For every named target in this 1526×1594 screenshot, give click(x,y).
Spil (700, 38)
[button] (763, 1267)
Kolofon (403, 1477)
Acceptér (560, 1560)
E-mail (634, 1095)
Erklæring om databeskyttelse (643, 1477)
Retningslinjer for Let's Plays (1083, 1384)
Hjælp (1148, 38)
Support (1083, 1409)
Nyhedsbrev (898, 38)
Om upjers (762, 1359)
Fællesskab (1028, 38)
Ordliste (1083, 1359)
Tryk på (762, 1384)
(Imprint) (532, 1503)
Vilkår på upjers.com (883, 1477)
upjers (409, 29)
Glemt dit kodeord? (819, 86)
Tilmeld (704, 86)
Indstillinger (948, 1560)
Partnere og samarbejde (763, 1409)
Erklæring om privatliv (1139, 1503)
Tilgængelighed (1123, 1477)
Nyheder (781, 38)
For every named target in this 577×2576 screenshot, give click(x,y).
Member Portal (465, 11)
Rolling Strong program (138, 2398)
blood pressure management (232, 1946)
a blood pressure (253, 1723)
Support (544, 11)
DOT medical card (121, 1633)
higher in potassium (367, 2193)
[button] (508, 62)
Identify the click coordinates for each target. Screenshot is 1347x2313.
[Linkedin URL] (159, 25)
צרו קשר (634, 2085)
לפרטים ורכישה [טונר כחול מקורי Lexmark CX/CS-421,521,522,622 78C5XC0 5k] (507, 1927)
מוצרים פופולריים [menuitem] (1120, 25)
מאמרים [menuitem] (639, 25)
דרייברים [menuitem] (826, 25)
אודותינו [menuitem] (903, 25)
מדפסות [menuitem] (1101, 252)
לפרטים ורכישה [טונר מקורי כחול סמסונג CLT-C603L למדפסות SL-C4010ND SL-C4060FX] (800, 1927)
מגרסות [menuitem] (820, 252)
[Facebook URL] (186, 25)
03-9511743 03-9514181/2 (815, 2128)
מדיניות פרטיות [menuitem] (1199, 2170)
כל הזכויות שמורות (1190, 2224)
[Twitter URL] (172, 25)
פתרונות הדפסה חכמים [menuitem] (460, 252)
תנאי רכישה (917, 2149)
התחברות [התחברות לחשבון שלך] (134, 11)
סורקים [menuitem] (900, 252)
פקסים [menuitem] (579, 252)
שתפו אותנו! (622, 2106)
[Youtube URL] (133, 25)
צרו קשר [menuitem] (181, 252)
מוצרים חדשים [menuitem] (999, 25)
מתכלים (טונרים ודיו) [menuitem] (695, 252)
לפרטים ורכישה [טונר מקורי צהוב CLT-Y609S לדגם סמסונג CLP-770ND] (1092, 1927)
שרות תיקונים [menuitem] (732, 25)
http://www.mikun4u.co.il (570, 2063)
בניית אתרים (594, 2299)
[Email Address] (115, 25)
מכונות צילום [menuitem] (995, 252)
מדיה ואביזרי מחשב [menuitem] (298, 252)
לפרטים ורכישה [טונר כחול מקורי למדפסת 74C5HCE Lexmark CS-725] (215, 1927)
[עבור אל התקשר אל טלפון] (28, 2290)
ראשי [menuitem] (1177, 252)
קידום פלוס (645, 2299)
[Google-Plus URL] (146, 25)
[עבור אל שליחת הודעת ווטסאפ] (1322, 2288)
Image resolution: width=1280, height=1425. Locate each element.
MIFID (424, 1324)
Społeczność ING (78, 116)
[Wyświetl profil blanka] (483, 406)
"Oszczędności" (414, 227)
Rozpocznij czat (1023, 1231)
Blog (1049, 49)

· · · · · · ·

> [Assignment]: Whenever the string "target" occurs in a line of the entries above, copy that line.

> [Task response]:
For every named target in this 1526×1594 screenshot, give click(x,y).
For every named target in this 577×2576 screenshot, give click(x,y).
Identify the click coordinates for each target. Screenshot is 1347x2313.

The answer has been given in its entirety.